La canícula nos dio un leve respiro que aprovechamos para vivir un encuentro que se ha convertido en tradición en la vida de la Casa de San Antonio. Coincidiendo con el fin de curso, los voluntarios nos reunimos a cenar en torno a un invitado, para contarle las experiencias vividas y confrontarlas con él.
En esta ocasión, el invitado es Javier Calavia, actualmente vicario en una parroquia de Getafe, tras una dilatada vida sacerdotal en la que ha desempeñado altas responsabilidades junto a una intensa vida pastoral.
La cena comienza y los voluntarios van desgranando aportaciones en las que se relatan tanto dificultades como momentos de una gracia particular derramada sobre la relación con las personas que son atendidas en esta obra social.
Javier responde relatando un encuentro vivido en su parroquia unos meses atrás, con tres mujeres en dificultad que son ayudadas por la caridad parroquial: una paquistaní, una guineana y una tercera ecuatoriana, en la que se les pidió que relatarán su experiencia migratoria. «Siempre he mirado a estas personas imaginando la necesidad que tienen, y cuando te la cuentan ves que has acertado, que son exactamente iguales a nosotros y tienen el mismo deseo.
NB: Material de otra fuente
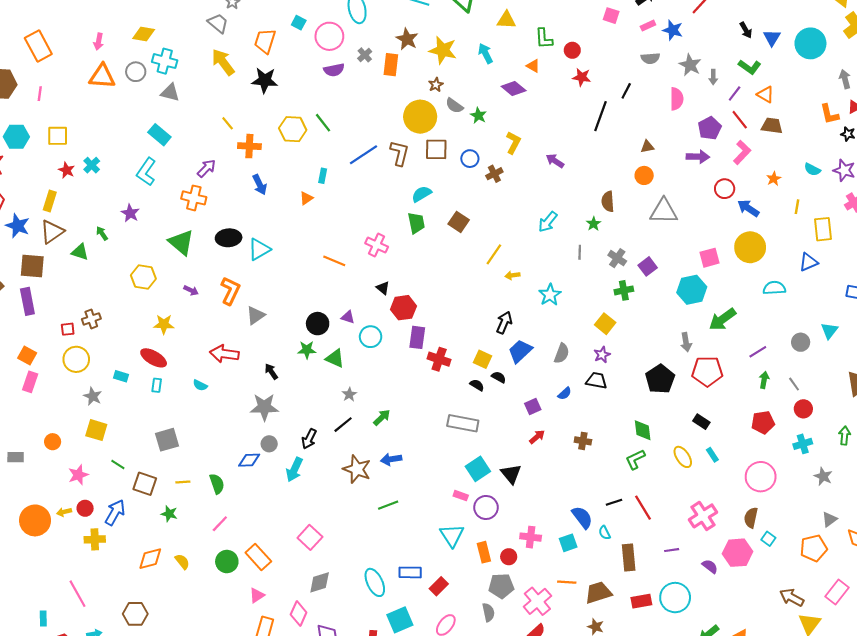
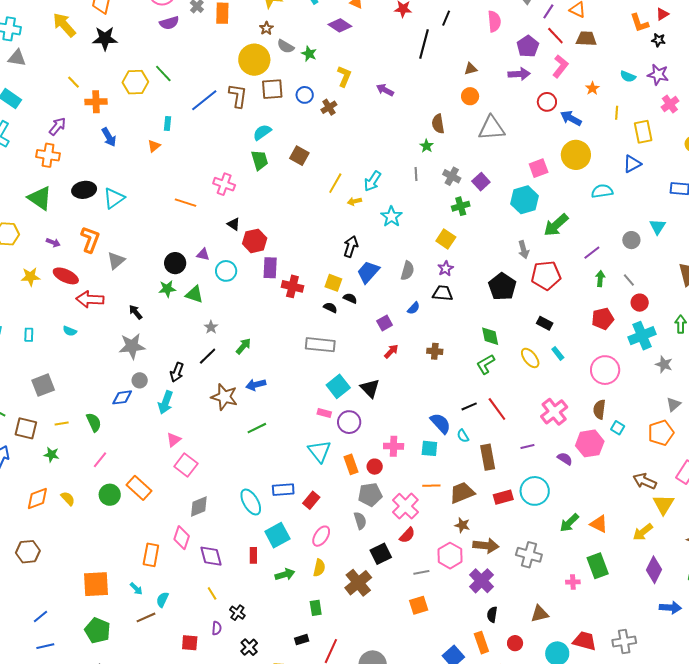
cyan arrow: (548, 222) -> (372, 181), moved
red ellipse: (154, 358) -> (66, 276), moved
cyan cross: (803, 444) -> (642, 336), size x1.5
cyan square: (568, 543) -> (429, 448), turned 30
pink triangle: (257, 595) -> (174, 440), moved

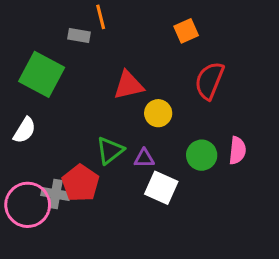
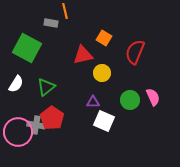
orange square: (186, 31) -> (104, 38), moved, turned -35
green triangle: (110, 150) -> (46, 87), moved
pink semicircle: (237, 150) -> (153, 97), turned -30

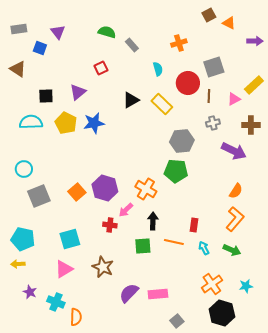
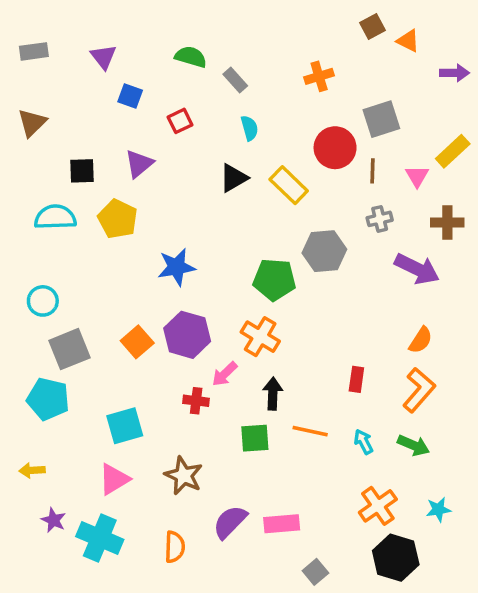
blue square: (40, 48) -> (130, 96), moved
brown triangle: (18, 69) -> (32, 123), turned 42
cyan semicircle: (158, 69) -> (250, 128), moved
pink triangle: (234, 99) -> (417, 176), turned -32
blue star: (94, 123) -> (176, 267), moved
green pentagon: (176, 171) -> (274, 280), moved
red rectangle: (194, 225) -> (356, 379), moved
cyan pentagon: (23, 239) -> (48, 399), moved
cyan cross: (56, 302) -> (100, 538), size x1.4
orange semicircle: (76, 317) -> (175, 547), moved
Pero hay más cosas… En el encuentro le preguntan sobre lo que más les ha sorprendido al llegar a nosotros: ¿qué te has encontrado? Las respuestas se sitúan en un terreno que a nosotros nos cuesta trabajo reconocer. “Una gran tranquilidad al no oír las bombas que son habituales en mi país”, “La luz nunca se va”, “Sé que si a mis hijos les pasa algo, habrá un médico siempre”».
Estas cuestiones ya no están en la primera línea de la satisfacción de nuestras necesidades, pero para nuestros padres, sin remontarnos demasiado, sí han sido objeto de inquietud durante muchos años. «Dios es muy raro –sigue relatando Javier sobre la respuesta de otra de las participantes en aquel encuentro–. A veces parece que se olvida de ti y te hundes, pero de pronto, de forma imprevista, viene una ayuda inesperada y te saca de la situación. “Tener la posibilidad de expresar algo y ser escuchada. Sentir que le importas a los demás”».
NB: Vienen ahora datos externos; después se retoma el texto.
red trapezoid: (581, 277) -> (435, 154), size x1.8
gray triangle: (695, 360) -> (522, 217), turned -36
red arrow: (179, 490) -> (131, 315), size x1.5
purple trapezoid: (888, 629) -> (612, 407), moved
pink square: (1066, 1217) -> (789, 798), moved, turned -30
El inmigrante puede entrar a formar parte de nuestra comunidad, de nuestra vida, y encontrar así un lugar donde pueda sentirse reconocido. No hace falta que estas personas hagan un cursillo para entrar a formar parte de nuestra vida, como el niño no hace un cursillo vara entrar a formar parte de una familia. Luego, conviviendo, aprenden.
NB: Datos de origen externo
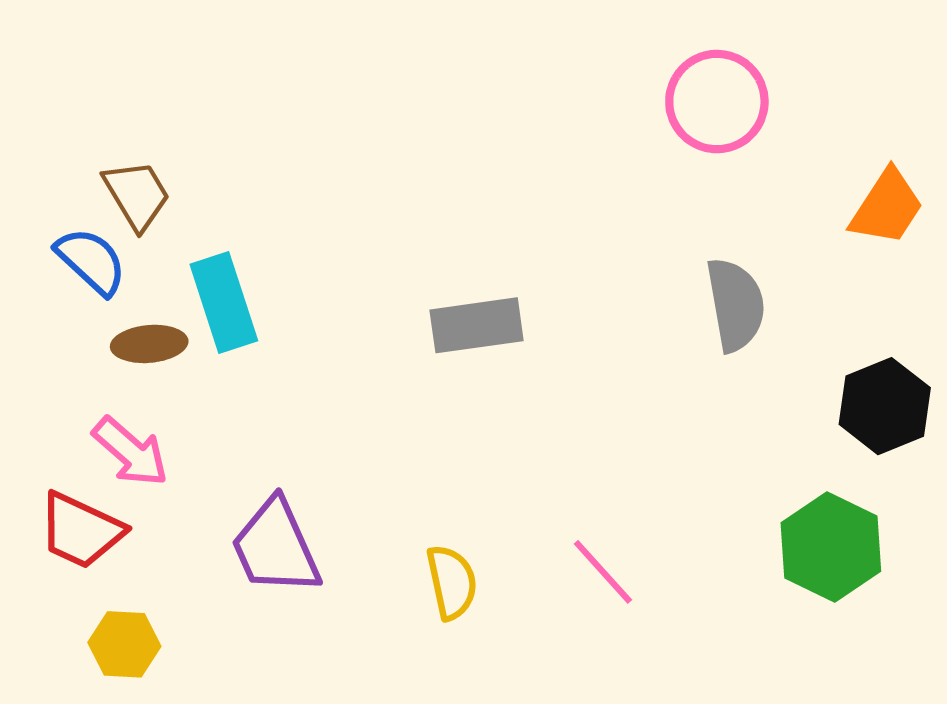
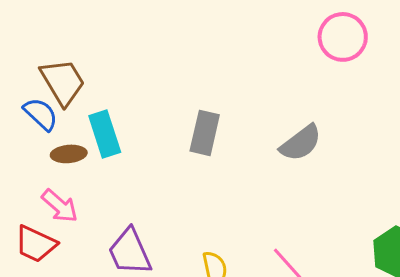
brown trapezoid: (137, 195) -> (63, 82), size x1.4
gray semicircle: (736, 305) -> (301, 143), moved, turned 63
gray rectangle: (477, 325) -> (205, 133), moved, turned -69

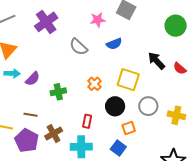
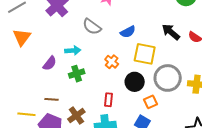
blue semicircle: (114, 44) -> (128, 32), moved
cyan arrow: (12, 73) -> (73, 51), moved
gray circle: (148, 106) -> (168, 78), size x1.4

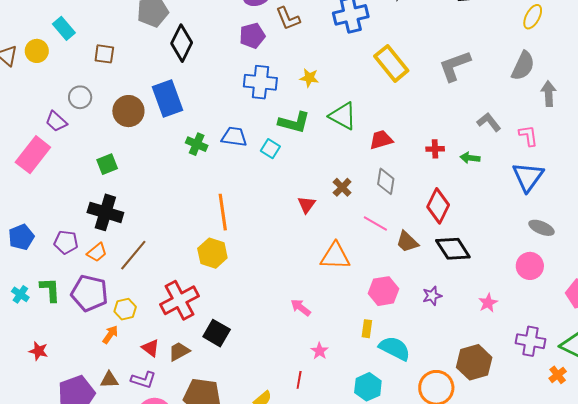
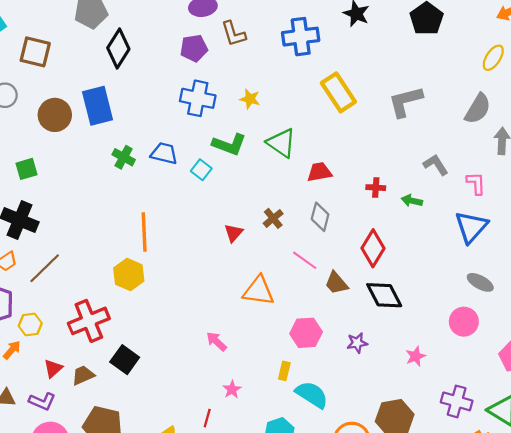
brown square: (104, 54) -> (35, 52), size x1.4
red triangle: (151, 348) -> (53, 368), turned 36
«Este encuentro me ha cambiado el modo de mirar», afirma contundente nuestro invitado. Y es que la conciencia de no poder solucionar todos los problemas nos da una libertad muy grande porque nos permite afirmar siempre al otro, aun no siendo capaces de resolver su necesidad. Javier entra entonces en la descripción de la acogida de un modo bellísimo. Contando escenas de su infancia, vivida cerca de Nador, en Marruecos, y hablándonos de su madre, que fue una maestra de humanidad, no solo para sus siete hijos, sino también para todas las personas que se encontraban con ella.
«Mi madre era enfermera, no en ejercicio, pero todas aquellas gentes iban a ella con sus problemas, tanto sanitarios como de otra índole. Al final, el practicante que el gobierno español había situado en la zona, ante la falta de trabajo, terminó llevando todas sus cosas a mi casa, porque todos venían a mi madre y ella siempre los acogía».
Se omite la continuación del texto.